EXTRACTED MATERIAL:
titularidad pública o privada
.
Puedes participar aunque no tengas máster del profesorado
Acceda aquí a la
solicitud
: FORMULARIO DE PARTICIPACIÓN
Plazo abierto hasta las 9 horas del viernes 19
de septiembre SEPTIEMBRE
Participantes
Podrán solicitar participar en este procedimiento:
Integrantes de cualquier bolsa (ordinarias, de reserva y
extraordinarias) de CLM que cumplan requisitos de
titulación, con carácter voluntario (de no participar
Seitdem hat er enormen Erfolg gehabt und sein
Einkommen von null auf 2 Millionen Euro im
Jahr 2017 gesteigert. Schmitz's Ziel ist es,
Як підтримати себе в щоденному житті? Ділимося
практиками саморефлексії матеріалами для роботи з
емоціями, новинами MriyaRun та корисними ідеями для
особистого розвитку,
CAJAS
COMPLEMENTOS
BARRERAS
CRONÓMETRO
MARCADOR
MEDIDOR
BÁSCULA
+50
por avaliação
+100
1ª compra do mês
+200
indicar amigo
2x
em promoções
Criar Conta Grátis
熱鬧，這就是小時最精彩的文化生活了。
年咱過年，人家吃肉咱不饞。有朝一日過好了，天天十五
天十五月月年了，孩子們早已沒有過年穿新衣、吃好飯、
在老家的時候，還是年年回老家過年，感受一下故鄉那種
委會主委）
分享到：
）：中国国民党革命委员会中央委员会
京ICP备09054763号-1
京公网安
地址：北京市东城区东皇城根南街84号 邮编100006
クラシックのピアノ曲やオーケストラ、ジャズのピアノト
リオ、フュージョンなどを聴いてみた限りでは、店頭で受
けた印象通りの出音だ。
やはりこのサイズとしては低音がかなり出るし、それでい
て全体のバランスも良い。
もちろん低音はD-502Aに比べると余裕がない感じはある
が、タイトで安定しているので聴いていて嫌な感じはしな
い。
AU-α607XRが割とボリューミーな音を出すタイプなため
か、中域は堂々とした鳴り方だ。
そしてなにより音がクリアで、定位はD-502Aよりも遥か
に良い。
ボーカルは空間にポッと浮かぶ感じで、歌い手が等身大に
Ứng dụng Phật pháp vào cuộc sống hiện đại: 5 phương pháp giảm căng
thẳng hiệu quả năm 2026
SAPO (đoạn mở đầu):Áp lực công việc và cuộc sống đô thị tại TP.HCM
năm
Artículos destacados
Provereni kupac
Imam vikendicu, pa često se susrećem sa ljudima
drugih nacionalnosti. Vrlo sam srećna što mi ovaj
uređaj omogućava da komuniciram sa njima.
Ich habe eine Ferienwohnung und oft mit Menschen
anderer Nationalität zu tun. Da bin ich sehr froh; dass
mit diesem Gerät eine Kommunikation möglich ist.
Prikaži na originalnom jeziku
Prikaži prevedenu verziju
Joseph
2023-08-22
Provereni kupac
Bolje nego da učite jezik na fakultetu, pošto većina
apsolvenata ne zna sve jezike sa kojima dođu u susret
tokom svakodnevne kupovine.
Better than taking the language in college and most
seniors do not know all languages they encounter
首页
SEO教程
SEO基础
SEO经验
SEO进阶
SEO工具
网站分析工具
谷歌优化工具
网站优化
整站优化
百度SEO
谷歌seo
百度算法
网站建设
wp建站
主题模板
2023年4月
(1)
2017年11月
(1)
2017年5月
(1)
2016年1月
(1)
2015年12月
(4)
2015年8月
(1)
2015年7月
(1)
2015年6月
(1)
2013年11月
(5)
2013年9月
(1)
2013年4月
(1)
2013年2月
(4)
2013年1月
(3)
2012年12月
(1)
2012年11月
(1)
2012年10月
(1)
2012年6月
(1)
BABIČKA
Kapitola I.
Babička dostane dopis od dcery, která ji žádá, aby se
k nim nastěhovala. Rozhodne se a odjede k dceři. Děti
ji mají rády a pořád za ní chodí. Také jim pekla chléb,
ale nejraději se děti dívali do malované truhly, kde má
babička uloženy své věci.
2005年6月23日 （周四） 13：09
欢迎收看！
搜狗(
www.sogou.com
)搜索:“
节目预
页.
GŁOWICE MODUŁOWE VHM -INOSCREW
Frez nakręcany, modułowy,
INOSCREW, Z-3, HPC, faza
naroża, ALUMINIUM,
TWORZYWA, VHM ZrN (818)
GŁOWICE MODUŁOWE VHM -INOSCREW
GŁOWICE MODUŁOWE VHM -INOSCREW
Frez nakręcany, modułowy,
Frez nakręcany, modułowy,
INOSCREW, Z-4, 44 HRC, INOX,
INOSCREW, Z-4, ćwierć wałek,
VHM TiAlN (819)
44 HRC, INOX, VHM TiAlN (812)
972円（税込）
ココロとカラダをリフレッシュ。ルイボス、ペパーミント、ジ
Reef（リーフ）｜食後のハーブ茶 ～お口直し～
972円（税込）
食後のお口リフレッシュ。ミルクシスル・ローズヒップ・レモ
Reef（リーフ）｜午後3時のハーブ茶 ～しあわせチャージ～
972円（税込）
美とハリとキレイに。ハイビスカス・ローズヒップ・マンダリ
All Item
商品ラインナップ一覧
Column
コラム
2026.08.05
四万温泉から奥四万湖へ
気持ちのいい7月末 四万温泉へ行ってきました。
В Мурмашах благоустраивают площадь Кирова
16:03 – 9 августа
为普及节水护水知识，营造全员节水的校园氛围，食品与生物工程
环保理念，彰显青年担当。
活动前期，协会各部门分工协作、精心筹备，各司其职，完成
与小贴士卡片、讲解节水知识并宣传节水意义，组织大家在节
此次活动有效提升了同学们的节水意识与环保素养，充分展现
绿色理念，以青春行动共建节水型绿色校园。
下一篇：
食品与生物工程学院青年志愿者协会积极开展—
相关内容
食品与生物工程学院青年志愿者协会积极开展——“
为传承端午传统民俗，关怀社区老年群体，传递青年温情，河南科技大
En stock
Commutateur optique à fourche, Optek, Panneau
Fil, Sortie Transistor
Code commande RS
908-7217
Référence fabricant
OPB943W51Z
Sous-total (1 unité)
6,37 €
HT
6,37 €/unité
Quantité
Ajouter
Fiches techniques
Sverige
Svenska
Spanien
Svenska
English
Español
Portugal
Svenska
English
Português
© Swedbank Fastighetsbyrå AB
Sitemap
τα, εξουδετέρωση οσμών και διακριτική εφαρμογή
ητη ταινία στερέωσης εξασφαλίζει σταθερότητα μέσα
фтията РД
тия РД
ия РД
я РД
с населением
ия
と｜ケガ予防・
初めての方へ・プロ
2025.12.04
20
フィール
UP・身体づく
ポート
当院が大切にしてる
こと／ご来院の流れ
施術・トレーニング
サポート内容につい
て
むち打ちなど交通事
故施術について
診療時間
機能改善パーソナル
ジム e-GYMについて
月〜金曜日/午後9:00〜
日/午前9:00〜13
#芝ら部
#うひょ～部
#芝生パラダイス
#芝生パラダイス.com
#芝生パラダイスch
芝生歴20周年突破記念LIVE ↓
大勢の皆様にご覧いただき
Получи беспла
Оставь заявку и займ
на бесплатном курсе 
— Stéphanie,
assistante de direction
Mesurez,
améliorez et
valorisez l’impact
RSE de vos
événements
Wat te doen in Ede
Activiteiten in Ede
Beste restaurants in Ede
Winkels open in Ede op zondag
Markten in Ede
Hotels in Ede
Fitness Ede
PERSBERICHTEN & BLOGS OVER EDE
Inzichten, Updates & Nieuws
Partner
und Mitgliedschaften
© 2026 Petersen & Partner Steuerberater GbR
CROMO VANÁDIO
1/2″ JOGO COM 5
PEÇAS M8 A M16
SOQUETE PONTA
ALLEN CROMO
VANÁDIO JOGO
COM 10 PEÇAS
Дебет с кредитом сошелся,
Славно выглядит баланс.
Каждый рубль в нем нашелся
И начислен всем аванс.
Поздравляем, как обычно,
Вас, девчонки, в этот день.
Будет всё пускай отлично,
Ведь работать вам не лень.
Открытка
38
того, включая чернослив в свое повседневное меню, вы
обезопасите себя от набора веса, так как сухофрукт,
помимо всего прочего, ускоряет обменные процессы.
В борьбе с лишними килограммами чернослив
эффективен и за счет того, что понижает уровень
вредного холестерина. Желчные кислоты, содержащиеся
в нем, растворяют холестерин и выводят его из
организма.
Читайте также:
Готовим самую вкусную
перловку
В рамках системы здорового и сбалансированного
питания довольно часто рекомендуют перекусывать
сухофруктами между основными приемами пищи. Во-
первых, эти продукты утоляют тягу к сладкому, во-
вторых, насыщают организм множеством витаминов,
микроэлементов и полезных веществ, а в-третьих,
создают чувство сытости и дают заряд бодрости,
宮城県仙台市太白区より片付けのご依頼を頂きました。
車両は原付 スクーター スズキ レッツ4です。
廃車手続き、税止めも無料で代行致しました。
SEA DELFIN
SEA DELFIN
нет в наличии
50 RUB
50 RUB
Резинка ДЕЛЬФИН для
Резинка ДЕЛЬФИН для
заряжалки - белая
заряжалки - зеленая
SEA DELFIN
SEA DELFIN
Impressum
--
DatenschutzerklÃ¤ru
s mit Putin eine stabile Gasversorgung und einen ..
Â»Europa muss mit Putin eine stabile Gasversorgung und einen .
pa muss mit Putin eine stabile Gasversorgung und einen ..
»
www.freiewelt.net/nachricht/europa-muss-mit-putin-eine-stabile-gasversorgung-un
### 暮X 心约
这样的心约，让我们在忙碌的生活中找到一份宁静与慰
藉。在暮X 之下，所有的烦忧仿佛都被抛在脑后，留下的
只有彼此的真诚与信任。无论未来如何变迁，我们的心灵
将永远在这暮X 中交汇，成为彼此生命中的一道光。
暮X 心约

DIRECTIONS: In the listing above, find the line containing "Référence fabricant" and the line containing "на бесплатном курсе", then quote both, plus every line between them, exactly as written.

ANSWER BELOW:
Référence fabricant
OPB943W51Z
Sous-total (1 unité)
6,37 €
HT
6,37 €/unité
Quantité
Ajouter
Fiches techniques
Sverige
Svenska
Spanien
Svenska
English
Español
Portugal
Svenska
English
Português
© Swedbank Fastighetsbyrå AB
Sitemap
τα, εξουδετέρωση οσμών και διακριτική εφαρμογή
ητη ταινία στερέωσης εξασφαλίζει σταθερότητα μέσα
фтията РД
тия РД
ия РД
я РД
с населением
ия
と｜ケガ予防・
初めての方へ・プロ
2025.12.04
20
フィール
UP・身体づく
ポート
当院が大切にしてる
こと／ご来院の流れ
施術・トレーニング
サポート内容につい
て
むち打ちなど交通事
故施術について
診療時間
機能改善パーソナル
ジム e-GYMについて
月〜金曜日/午後9:00〜
日/午前9:00〜13
#芝ら部
#うひょ～部
#芝生パラダイス
#芝生パラダイス.com
#芝生パラダイスch
芝生歴20周年突破記念LIVE ↓
大勢の皆様にご覧いただき
Получи беспла
Оставь заявку и займ
на бесплатном курсе 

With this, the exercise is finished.